Carlye Siebens and her son Landon were luckier. In May 2006, after securing Landon in his car seat, Siebens pulled out from a stop sign near her home in Deland, Fla. Her car was broadsided, and Landon, then 7 months, suffered bruises and minor cuts when his car seat separated from its base and he landed face down. “The first thing I did was look in my mirror to check on my child, and he wasn’t where he had been,” Siebens says. “You assume the car seat would have been intact.”


WHAT YOU CAN DO

Consumers Union, the nonprofit publisher of Consumer Reports, strongly believes that NHTSA should strengthen safety testing for car seats so that it is comparable with the tests conducted on new cars. That means including a side-crash test. If the New Car Assessment Program is any indication, crash performance improves when results are publicized.

The agency also needs to revisit the LATCH standard. Automakers should make anchors and tethers easy to access. And LATCH anchors should be required in center-rear seats.

For now, here’s how to keep your baby as safe as possible while traveling:

* If you’re shopping for an infant car seat, buy one of the two we recommend. (See the Ratings.)
* If you already own a Chicco KeyFit, Compass I410, Evenflo Embrace, or Peg Perego Primo Viaggio SIP, use it with vehicle safety belts, which passed our tests, not with LATCH, which didn’t.
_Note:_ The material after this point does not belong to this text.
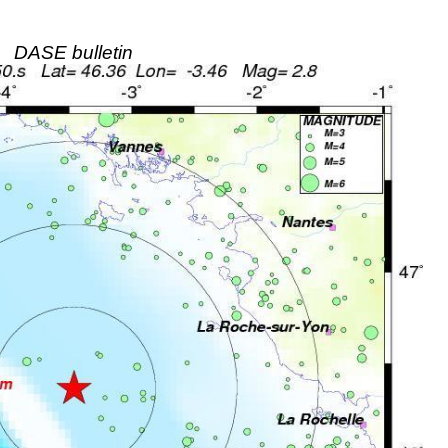
DASE bulletin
If you can’t get a tight fit with the safety belt, buy one of the two seats we recommend.
* If you own a different infant seat, consider replacing it with the Baby Trend Flex-Loc or the Graco SnugRide with EPS.
* Secure your child in the center-rear seat if the car seat can be tightly fastened there. Go to www.nhtsa.gov to find a free car-seat inspection station near you.
* Send in the registration card that comes with new car seats, so that the manufacturer can contact you if the seat is recalled.
* Remember that any child car seat is better than no seat at all.

1 comment:

Tracy said...

Yikes. I saw that news story too. It's very sobering. I hope people go out and buy the ones that passed, thus encouraging other makers to follow with better constructed seats. This reminds me why I pray a lot.